AtScale is a data virtualization provider for analytics. What this means is that AtScale provides an abstraction layer that enables its users to access the underlying data stores it supports in a streamlined way. Last time we covered AtScale, in November 2016, AtScale had just broken out of the Hadoop box. Today, AtScale announced what it dubs a leap in multi-cloud and hybrid cloud analytics, data platform flexibility and time-to-analysis with the launch of its Adaptive Analytics 2020.1 platform release.
ZDNet connected with AtScale CEO Chris Lynch to discuss the data and analytics market and AtScale’s positioning in it.
A cloud migration path that doesn’t require a wholesale rip and replace
The announcement of AtScale Adaptive Analytics 2020.1 emphasizes secure, self-service analysis while speeding up performance of underlying data stores. According to AtScale’s Cloud Data Warehouse Benchmark Report, AtScale reduces compute costs by 10x, improves query performance by 12.5x and enhances user concurrency by 61x.
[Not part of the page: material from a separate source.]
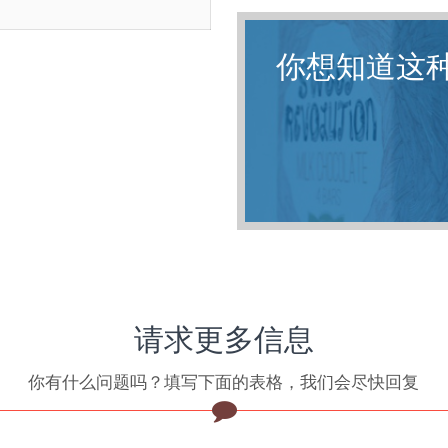
你想知道这
请求更多信息
你有什么问题吗？填写下面的表格，我们会尽快回复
The way AtScale achieves those results is still the same, conceptually, it has been doing this since 2016: design, cache, query. Additional enhancements in AtScale 2020.1 include a virtual cube catalog for simplified management of data assets and granular policy control that integrates natively with existing enterprise data catalog offerings.
The data and analytics landscape today, however, is different. and this is what drove the exchange with Lynch. Previously on ZDNet, Lynch stated that he aims to make sure that the percentage of AtScale customers running the product on Hadoop will become proportionate to Hadoop’s share of the analytics market, relative to other platforms.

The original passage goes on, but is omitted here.